» GOAL OF THE EXERCISE
Without including any pictures, give back all of the data exactly.

» COLLECTED DATA
+-------+
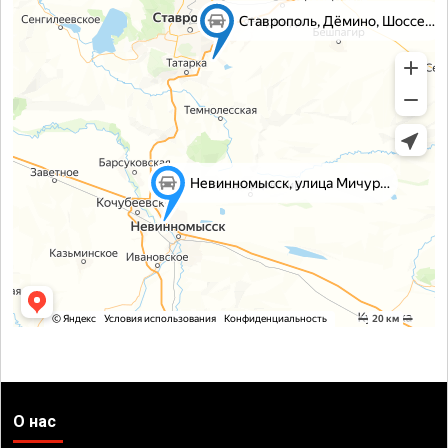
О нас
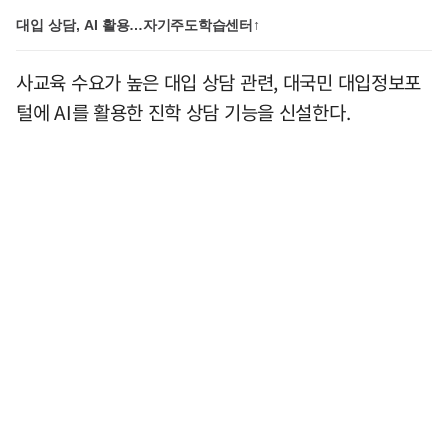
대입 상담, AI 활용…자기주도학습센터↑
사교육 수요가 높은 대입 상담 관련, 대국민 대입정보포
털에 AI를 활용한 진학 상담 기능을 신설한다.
+-------+
» SOLUTION FOR THIS EXERCISE
О нас
대입 상담, AI 활용…자기주도학습센터↑
사교육 수요가 높은 대입 상담 관련, 대국민 대입정보포
털에 AI를 활용한 진학 상담 기능을 신설한다.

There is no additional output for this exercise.